第274号:エンジャパン社の学生就職情報サイト終了

2月24日付けで報じられた、エン・ジャパン社の学生就職情報サイトのサービス終了は、新卒採用関連の業界人には驚きを与えながらも「さもありなん」と受けとめられています。業界が大きな構造変動の時期を迎えつつありますから。その直接の原因は、倫理憲章の見直しによる企業の採用活動期間の縮小だと思いますが、もう少し業界の背景を少し見てみましょう。

 

エンジャパン社といわれて私に思い浮かぶのは、社会人1~2年目の元気な営業担当者です。生命保険の業界のセールスレディーのように、足繁く売り込みに来られていました。大学就職課にも精力的に訪問し、就活学生のサイトへの登録を熱心に勧めていたことでしょう。同社は、新卒採用業界では後発でしたが他社を猛追し、マイナビ、リクナビに次ぐポジションを占めるようになりました。その同社の撤退理由は、以下のように述べられています。

 

「近年の新卒採用・就職活動は、SNS利用の拡大、就職情報サイトに依存しない各種コミュニティを通じた活動など多岐に拡がってまいりました。」(同社下記ウェブサイトから)

 

これは、就職情報サイトによる多数登録の新卒採用・就職活動に、企業も学生も疲弊して、愛想を尽かしたということです。学生は毎年行うわけではありませんが、企業は毎年同じ作業を行っております。そして、サイトの運営企業は登録者数の増強のため、1人の学生に数多くの登録を勧めてきましたので、結果として、企業の応募辞退者数・選考辞退者数・内定辞退者数も増えてきたわけです。

 

他にも、上位先行2社との違いとして、エンジャパン社の就職情報サイトは、就職という単一目的の専門サイトである点、集めた登録者を他の目的のサイトに引っ張っていくビジネスが展開できないという点も指摘できます。リクナビもマイナビも、いまや就職情報サイトだけではなく、旅行や書籍の販売にも案内していくことが可能です。特にエンジャパン社は株式上場企業ですから、不採算事情の継続には株主からの目も光っています。

 

就職情報サービスは変に肥大化してしまいました。本当に必要な苦労や投資なら、誰でも労をいとわずに取り組むと思いますが、あまりにも成果が出ない作業は、継続することはできません。その判断は、ふつうの採用担当者にはなかなかできません。自分で自分の仕事をを縮小することですから。エンジャパン社の判断も、現場ではなく経営者の妥当な判断でしょう。

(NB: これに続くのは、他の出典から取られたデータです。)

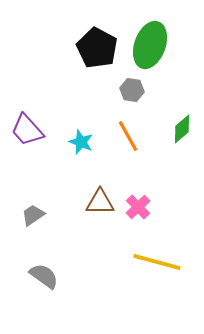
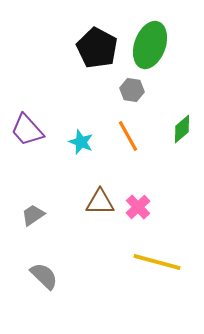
gray semicircle: rotated 8 degrees clockwise
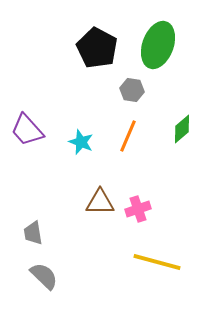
green ellipse: moved 8 px right
orange line: rotated 52 degrees clockwise
pink cross: moved 2 px down; rotated 25 degrees clockwise
gray trapezoid: moved 18 px down; rotated 65 degrees counterclockwise
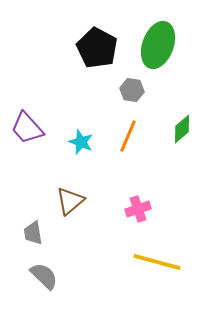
purple trapezoid: moved 2 px up
brown triangle: moved 30 px left, 1 px up; rotated 40 degrees counterclockwise
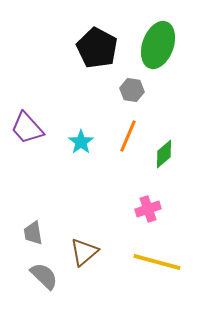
green diamond: moved 18 px left, 25 px down
cyan star: rotated 15 degrees clockwise
brown triangle: moved 14 px right, 51 px down
pink cross: moved 10 px right
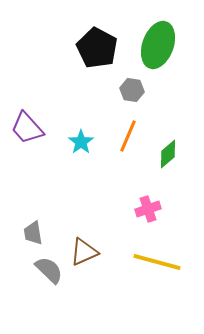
green diamond: moved 4 px right
brown triangle: rotated 16 degrees clockwise
gray semicircle: moved 5 px right, 6 px up
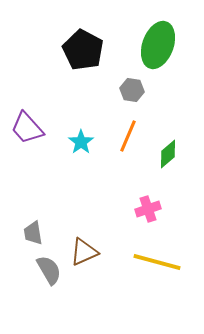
black pentagon: moved 14 px left, 2 px down
gray semicircle: rotated 16 degrees clockwise
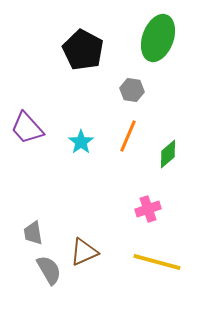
green ellipse: moved 7 px up
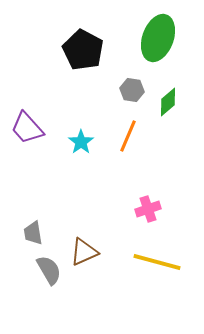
green diamond: moved 52 px up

ドワンゴ社の「入社試験手数料」の件でも、私が一番、感心したのは、会長が「うちの採用担当者はわかってない」と自ら経営判断をして実行したところです。

 

こうした変化は、この1年で相当に起きてくると思われます。そんな中で、本当に世の中に求められる仕事だけが生き残り、生まれてくるのだと思います。